──────── Dataset content

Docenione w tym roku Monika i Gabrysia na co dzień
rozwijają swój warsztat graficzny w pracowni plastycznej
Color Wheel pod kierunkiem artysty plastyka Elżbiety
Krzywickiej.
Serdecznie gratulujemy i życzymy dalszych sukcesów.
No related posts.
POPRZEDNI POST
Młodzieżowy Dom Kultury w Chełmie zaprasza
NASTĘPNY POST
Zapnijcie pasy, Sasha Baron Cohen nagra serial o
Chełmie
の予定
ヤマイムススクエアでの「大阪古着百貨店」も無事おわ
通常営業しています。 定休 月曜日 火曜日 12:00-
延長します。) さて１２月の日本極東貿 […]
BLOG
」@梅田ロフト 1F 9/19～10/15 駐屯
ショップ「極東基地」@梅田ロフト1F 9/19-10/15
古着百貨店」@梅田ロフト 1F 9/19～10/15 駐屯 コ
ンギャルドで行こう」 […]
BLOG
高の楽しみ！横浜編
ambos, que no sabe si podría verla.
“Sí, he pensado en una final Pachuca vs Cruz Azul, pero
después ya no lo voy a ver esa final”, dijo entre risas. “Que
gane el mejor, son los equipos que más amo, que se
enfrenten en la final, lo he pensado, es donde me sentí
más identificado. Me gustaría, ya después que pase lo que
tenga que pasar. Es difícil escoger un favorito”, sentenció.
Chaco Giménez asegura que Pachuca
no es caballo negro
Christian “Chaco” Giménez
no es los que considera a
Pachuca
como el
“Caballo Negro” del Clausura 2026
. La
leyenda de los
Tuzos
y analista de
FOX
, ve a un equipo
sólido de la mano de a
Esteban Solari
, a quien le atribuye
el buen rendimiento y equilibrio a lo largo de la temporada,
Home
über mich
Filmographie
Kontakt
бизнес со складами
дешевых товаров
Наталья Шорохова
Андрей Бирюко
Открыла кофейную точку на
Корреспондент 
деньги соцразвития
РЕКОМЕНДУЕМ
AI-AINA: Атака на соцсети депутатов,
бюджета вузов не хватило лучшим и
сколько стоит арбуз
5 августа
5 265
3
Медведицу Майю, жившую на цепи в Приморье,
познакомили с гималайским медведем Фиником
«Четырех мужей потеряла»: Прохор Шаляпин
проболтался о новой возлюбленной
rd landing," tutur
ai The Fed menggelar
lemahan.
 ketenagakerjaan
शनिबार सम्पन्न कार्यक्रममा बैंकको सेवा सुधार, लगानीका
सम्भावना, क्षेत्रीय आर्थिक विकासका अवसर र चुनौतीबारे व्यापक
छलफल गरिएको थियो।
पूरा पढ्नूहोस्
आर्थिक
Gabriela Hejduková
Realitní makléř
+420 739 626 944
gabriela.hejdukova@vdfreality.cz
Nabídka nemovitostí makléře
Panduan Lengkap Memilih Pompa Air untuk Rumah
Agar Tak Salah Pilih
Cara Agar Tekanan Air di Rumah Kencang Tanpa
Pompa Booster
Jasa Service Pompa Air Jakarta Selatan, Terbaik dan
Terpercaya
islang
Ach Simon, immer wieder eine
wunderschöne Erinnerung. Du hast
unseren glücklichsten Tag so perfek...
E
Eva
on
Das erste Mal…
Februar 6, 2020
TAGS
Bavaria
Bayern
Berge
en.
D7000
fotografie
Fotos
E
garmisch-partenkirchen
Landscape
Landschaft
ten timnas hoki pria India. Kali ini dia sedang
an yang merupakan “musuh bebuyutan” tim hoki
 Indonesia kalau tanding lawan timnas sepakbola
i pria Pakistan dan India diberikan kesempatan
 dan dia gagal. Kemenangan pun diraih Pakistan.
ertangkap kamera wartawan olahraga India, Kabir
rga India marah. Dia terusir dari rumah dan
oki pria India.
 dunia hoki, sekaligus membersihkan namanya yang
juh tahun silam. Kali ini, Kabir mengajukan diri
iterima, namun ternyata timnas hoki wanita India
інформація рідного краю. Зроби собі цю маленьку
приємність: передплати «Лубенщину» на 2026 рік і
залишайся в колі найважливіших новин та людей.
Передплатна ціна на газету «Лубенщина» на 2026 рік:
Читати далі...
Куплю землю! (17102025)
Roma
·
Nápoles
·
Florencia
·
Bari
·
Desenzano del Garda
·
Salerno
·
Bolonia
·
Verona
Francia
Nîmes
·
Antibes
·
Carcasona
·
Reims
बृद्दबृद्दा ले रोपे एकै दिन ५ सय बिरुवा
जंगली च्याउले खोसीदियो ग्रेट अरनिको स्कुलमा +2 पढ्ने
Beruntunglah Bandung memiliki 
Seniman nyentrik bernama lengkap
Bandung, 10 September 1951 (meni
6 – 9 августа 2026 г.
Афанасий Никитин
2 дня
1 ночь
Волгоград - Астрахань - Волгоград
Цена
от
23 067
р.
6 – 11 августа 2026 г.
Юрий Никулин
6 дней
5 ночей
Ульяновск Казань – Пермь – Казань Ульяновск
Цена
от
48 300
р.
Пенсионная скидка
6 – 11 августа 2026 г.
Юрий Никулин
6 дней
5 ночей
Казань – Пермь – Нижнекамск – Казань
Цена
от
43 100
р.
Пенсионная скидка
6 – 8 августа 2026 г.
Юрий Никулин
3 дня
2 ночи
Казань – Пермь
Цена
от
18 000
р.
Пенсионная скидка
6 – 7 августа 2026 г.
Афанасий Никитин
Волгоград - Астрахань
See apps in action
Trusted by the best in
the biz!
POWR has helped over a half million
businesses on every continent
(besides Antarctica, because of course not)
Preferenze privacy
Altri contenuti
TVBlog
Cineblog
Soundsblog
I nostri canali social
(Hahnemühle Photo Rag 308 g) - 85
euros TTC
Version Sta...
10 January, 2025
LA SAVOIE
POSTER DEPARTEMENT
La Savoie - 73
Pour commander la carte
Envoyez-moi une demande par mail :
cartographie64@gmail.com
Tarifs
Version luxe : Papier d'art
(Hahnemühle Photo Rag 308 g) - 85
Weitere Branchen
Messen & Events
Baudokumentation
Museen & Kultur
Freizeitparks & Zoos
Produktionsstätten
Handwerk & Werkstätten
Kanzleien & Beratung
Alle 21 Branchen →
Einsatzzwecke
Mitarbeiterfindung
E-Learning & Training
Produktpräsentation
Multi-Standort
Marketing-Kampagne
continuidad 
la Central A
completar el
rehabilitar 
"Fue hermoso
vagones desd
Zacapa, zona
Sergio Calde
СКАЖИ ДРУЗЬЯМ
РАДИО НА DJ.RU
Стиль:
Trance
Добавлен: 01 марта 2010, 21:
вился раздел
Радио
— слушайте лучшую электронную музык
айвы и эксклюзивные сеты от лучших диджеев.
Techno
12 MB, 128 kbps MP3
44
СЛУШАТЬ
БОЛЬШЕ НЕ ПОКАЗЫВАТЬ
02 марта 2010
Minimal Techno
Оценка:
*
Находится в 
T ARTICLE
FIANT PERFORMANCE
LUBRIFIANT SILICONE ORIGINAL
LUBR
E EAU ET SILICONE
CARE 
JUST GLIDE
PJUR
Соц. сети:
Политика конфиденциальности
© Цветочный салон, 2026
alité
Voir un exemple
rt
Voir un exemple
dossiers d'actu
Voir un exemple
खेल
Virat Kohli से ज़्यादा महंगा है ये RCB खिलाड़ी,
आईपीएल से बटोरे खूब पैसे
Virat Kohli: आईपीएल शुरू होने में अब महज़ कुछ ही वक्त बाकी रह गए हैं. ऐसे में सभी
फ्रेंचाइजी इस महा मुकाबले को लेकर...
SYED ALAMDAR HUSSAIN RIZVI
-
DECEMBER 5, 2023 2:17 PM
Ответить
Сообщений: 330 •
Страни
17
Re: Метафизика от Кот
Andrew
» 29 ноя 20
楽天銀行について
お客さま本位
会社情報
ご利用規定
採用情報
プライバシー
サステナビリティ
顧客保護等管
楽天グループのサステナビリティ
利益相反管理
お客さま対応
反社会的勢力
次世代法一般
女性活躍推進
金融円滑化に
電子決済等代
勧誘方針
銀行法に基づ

────────────────

◆ **Task to carry out**:
Reply with one number, the count of lines in the entries that hold the string "India".

◆ **Exercise response**:
6